Excerpts from a dataset —
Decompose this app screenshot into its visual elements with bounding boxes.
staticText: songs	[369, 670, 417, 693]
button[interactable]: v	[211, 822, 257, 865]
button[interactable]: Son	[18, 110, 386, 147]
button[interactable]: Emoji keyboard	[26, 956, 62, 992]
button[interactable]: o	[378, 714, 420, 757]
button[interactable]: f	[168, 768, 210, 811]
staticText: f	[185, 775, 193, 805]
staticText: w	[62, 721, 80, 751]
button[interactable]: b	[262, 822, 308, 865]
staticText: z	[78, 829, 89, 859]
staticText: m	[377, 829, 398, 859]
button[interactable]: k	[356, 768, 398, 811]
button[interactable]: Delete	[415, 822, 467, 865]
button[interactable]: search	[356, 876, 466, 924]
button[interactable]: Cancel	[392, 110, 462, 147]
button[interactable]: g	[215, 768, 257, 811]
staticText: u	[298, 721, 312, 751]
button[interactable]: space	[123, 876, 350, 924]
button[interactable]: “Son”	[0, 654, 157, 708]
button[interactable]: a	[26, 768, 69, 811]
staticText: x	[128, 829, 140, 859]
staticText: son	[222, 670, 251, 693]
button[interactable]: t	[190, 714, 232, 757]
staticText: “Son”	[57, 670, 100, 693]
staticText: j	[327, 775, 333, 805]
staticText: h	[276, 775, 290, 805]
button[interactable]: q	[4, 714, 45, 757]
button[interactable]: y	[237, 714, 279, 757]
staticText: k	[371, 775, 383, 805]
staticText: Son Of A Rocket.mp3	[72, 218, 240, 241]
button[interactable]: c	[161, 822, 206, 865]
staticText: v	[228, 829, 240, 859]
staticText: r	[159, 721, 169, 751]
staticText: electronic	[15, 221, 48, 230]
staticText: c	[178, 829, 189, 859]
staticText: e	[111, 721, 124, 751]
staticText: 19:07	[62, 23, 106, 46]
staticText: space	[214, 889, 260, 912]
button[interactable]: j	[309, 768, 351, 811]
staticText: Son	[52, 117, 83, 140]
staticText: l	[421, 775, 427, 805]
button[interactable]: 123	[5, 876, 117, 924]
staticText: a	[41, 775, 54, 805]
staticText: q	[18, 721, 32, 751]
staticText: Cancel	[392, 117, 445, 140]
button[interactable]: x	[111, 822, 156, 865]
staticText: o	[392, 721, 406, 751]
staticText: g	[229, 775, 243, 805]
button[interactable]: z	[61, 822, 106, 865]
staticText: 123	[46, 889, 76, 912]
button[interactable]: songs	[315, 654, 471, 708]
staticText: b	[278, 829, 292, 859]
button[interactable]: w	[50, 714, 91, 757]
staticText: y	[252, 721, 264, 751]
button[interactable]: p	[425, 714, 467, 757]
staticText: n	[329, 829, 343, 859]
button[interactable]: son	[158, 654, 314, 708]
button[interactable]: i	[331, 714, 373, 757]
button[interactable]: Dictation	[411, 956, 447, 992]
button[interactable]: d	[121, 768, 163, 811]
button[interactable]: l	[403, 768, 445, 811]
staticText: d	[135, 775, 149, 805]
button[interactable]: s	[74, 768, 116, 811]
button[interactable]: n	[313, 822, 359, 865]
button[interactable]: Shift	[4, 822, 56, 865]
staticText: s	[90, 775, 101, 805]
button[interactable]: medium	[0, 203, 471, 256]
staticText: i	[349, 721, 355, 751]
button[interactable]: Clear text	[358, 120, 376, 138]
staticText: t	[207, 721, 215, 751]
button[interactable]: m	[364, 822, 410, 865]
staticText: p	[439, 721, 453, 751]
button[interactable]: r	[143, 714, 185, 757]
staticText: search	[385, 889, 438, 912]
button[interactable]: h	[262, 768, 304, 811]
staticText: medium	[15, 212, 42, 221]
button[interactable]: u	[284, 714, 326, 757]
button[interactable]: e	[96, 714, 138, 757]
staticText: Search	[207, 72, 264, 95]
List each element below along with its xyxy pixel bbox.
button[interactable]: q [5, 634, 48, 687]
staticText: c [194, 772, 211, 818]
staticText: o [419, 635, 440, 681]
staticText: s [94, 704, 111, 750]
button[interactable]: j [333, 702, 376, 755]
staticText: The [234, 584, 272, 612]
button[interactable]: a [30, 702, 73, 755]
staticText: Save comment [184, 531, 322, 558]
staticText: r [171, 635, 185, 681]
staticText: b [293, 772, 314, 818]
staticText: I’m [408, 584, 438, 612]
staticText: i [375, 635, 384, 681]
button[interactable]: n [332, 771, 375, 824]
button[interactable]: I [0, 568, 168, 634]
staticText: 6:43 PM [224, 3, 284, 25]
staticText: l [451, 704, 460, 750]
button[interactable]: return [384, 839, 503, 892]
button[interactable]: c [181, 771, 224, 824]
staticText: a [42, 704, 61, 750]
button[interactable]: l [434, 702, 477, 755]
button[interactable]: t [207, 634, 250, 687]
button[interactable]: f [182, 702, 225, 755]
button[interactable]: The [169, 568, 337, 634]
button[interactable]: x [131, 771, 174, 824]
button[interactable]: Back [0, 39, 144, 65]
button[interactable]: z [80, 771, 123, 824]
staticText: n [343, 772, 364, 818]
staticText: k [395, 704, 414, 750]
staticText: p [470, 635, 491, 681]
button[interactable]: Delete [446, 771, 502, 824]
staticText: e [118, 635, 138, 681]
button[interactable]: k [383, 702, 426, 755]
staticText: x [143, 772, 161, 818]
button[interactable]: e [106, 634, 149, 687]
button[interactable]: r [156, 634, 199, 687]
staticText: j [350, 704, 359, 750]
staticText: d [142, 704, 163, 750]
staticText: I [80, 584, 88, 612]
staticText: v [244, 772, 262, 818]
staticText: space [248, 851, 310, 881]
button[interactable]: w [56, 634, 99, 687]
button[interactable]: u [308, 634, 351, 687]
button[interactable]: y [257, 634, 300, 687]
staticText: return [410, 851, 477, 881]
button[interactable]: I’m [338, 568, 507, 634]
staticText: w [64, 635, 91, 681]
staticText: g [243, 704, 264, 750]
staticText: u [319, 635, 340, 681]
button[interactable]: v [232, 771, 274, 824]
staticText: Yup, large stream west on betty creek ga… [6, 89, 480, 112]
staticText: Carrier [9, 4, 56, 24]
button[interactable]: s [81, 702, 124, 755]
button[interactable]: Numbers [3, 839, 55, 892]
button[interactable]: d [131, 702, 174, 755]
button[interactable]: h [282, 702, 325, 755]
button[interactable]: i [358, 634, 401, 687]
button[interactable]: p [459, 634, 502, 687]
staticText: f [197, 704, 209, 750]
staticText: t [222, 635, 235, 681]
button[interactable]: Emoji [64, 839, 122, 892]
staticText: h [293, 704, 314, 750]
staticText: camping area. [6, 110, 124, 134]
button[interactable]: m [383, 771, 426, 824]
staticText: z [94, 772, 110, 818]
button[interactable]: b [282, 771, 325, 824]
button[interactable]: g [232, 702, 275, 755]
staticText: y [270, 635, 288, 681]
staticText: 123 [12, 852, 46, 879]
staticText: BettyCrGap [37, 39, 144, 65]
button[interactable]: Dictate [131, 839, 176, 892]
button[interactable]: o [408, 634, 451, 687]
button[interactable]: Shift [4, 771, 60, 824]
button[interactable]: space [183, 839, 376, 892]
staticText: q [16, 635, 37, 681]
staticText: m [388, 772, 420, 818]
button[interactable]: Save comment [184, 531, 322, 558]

WORK ITEM — The answer must consist of all the entries, copied exactly.

SOLUTION FOR THIS EXERCISE —
Decompose this app screenshot into its visual elements with bounding boxes.
staticText: songs	[369, 670, 417, 693]
button[interactable]: v	[211, 822, 257, 865]
button[interactable]: Son	[18, 110, 386, 147]
button[interactable]: Emoji keyboard	[26, 956, 62, 992]
button[interactable]: o	[378, 714, 420, 757]
button[interactable]: f	[168, 768, 210, 811]
staticText: f	[185, 775, 193, 805]
staticText: w	[62, 721, 80, 751]
button[interactable]: b	[262, 822, 308, 865]
staticText: z	[78, 829, 89, 859]
staticText: m	[377, 829, 398, 859]
button[interactable]: k	[356, 768, 398, 811]
button[interactable]: Delete	[415, 822, 467, 865]
button[interactable]: search	[356, 876, 466, 924]
button[interactable]: Cancel	[392, 110, 462, 147]
button[interactable]: g	[215, 768, 257, 811]
staticText: u	[298, 721, 312, 751]
button[interactable]: space	[123, 876, 350, 924]
button[interactable]: “Son”	[0, 654, 157, 708]
button[interactable]: a	[26, 768, 69, 811]
staticText: x	[128, 829, 140, 859]
staticText: son	[222, 670, 251, 693]
button[interactable]: t	[190, 714, 232, 757]
staticText: “Son”	[57, 670, 100, 693]
staticText: j	[327, 775, 333, 805]
staticText: h	[276, 775, 290, 805]
button[interactable]: q	[4, 714, 45, 757]
button[interactable]: y	[237, 714, 279, 757]
staticText: k	[371, 775, 383, 805]
staticText: Son Of A Rocket.mp3	[72, 218, 240, 241]
button[interactable]: c	[161, 822, 206, 865]
staticText: v	[228, 829, 240, 859]
staticText: r	[159, 721, 169, 751]
staticText: electronic	[15, 221, 48, 230]
staticText: c	[178, 829, 189, 859]
staticText: e	[111, 721, 124, 751]
staticText: 19:07	[62, 23, 106, 46]
staticText: space	[214, 889, 260, 912]
button[interactable]: j	[309, 768, 351, 811]
staticText: Son	[52, 117, 83, 140]
staticText: l	[421, 775, 427, 805]
button[interactable]: 123	[5, 876, 117, 924]
staticText: a	[41, 775, 54, 805]
staticText: q	[18, 721, 32, 751]
staticText: Cancel	[392, 117, 445, 140]
button[interactable]: x	[111, 822, 156, 865]
staticText: o	[392, 721, 406, 751]
staticText: g	[229, 775, 243, 805]
button[interactable]: z	[61, 822, 106, 865]
staticText: 123	[46, 889, 76, 912]
button[interactable]: songs	[315, 654, 471, 708]
staticText: b	[278, 829, 292, 859]
button[interactable]: w	[50, 714, 91, 757]
staticText: y	[252, 721, 264, 751]
button[interactable]: p	[425, 714, 467, 757]
staticText: n	[329, 829, 343, 859]
button[interactable]: son	[158, 654, 314, 708]
button[interactable]: i	[331, 714, 373, 757]
button[interactable]: Dictation	[411, 956, 447, 992]
button[interactable]: d	[121, 768, 163, 811]
button[interactable]: l	[403, 768, 445, 811]
staticText: d	[135, 775, 149, 805]
button[interactable]: s	[74, 768, 116, 811]
button[interactable]: n	[313, 822, 359, 865]
button[interactable]: Shift	[4, 822, 56, 865]
staticText: s	[90, 775, 101, 805]
button[interactable]: medium	[0, 203, 471, 256]
staticText: i	[349, 721, 355, 751]
button[interactable]: Clear text	[358, 120, 376, 138]
staticText: t	[207, 721, 215, 751]
button[interactable]: m	[364, 822, 410, 865]
staticText: p	[439, 721, 453, 751]
button[interactable]: r	[143, 714, 185, 757]
staticText: search	[385, 889, 438, 912]
button[interactable]: h	[262, 768, 304, 811]
staticText: medium	[15, 212, 42, 221]
button[interactable]: u	[284, 714, 326, 757]
button[interactable]: e	[96, 714, 138, 757]
staticText: Search	[207, 72, 264, 95]
List each element below along with its xyxy pixel bbox.
button[interactable]: q [5, 634, 48, 687]
staticText: c [194, 772, 211, 818]
staticText: o [419, 635, 440, 681]
staticText: s [94, 704, 111, 750]
button[interactable]: j [333, 702, 376, 755]
staticText: The [234, 584, 272, 612]
button[interactable]: a [30, 702, 73, 755]
staticText: Save comment [184, 531, 322, 558]
staticText: r [171, 635, 185, 681]
staticText: b [293, 772, 314, 818]
staticText: I’m [408, 584, 438, 612]
staticText: i [375, 635, 384, 681]
button[interactable]: n [332, 771, 375, 824]
button[interactable]: I [0, 568, 168, 634]
staticText: 6:43 PM [224, 3, 284, 25]
staticText: l [451, 704, 460, 750]
button[interactable]: return [384, 839, 503, 892]
button[interactable]: c [181, 771, 224, 824]
staticText: a [42, 704, 61, 750]
button[interactable]: l [434, 702, 477, 755]
button[interactable]: t [207, 634, 250, 687]
button[interactable]: f [182, 702, 225, 755]
button[interactable]: The [169, 568, 337, 634]
button[interactable]: x [131, 771, 174, 824]
button[interactable]: Back [0, 39, 144, 65]
button[interactable]: z [80, 771, 123, 824]
staticText: n [343, 772, 364, 818]
staticText: k [395, 704, 414, 750]
staticText: p [470, 635, 491, 681]
button[interactable]: Delete [446, 771, 502, 824]
staticText: e [118, 635, 138, 681]
button[interactable]: k [383, 702, 426, 755]
staticText: x [143, 772, 161, 818]
button[interactable]: e [106, 634, 149, 687]
button[interactable]: r [156, 634, 199, 687]
staticText: j [350, 704, 359, 750]
staticText: d [142, 704, 163, 750]
staticText: I [80, 584, 88, 612]
staticText: v [244, 772, 262, 818]
staticText: space [248, 851, 310, 881]
button[interactable]: w [56, 634, 99, 687]
button[interactable]: u [308, 634, 351, 687]
button[interactable]: y [257, 634, 300, 687]
staticText: return [410, 851, 477, 881]
button[interactable]: I’m [338, 568, 507, 634]
staticText: w [64, 635, 91, 681]
staticText: g [243, 704, 264, 750]
staticText: u [319, 635, 340, 681]
button[interactable]: v [232, 771, 274, 824]
staticText: Yup, large stream west on betty creek ga… [6, 89, 480, 112]
staticText: Carrier [9, 4, 56, 24]
button[interactable]: s [81, 702, 124, 755]
button[interactable]: Numbers [3, 839, 55, 892]
button[interactable]: d [131, 702, 174, 755]
button[interactable]: h [282, 702, 325, 755]
button[interactable]: i [358, 634, 401, 687]
button[interactable]: p [459, 634, 502, 687]
staticText: f [197, 704, 209, 750]
staticText: t [222, 635, 235, 681]
button[interactable]: Emoji [64, 839, 122, 892]
staticText: h [293, 704, 314, 750]
staticText: camping area. [6, 110, 124, 134]
button[interactable]: m [383, 771, 426, 824]
staticText: z [94, 772, 110, 818]
button[interactable]: b [282, 771, 325, 824]
button[interactable]: g [232, 702, 275, 755]
staticText: y [270, 635, 288, 681]
staticText: 123 [12, 852, 46, 879]
staticText: BettyCrGap [37, 39, 144, 65]
button[interactable]: Dictate [131, 839, 176, 892]
button[interactable]: o [408, 634, 451, 687]
button[interactable]: Shift [4, 771, 60, 824]
button[interactable]: space [183, 839, 376, 892]
staticText: q [16, 635, 37, 681]
staticText: m [388, 772, 420, 818]
button[interactable]: Save comment [184, 531, 322, 558]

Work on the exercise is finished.